### Directions for this task
Without changing a thing, reproduce the entire listing and leave out its pictures.

□ □ □ □ □

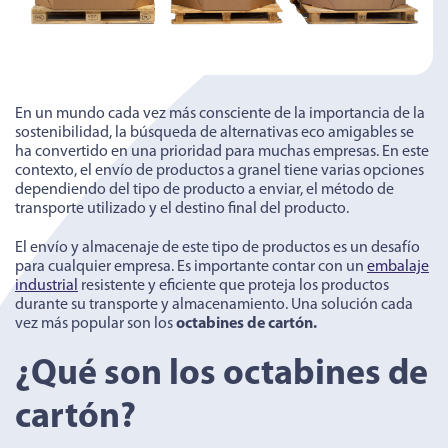
En un mundo cada vez más consciente de la importancia de la
sostenibilidad, la búsqueda de alternativas eco amigables se
ha convertido en una prioridad para muchas empresas. En este
contexto, el envío de productos a granel tiene varias opciones
dependiendo del tipo de producto a enviar, el método de
transporte utilizado y el destino final del producto.
El envío y almacenaje de este tipo de productos es un desafío
para cualquier empresa. Es importante contar con un
embalaje
industrial
resistente y eficiente que proteja los productos
durante su transporte y almacenamiento. Una solución cada
vez más popular son los
octabines de cartón.
¿Qué son los octabines de
cartón?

□ □ □ □ □

### Answer to this exercise
En un mundo cada vez más consciente de la importancia de la
sostenibilidad, la búsqueda de alternativas eco amigables se
ha convertido en una prioridad para muchas empresas. En este
contexto, el envío de productos a granel tiene varias opciones
dependiendo del tipo de producto a enviar, el método de
transporte utilizado y el destino final del producto.
El envío y almacenaje de este tipo de productos es un desafío
para cualquier empresa. Es importante contar con un
embalaje
industrial
resistente y eficiente que proteja los productos
durante su transporte y almacenamiento. Una solución cada
vez más popular son los
octabines de cartón.
¿Qué son los octabines de
cartón?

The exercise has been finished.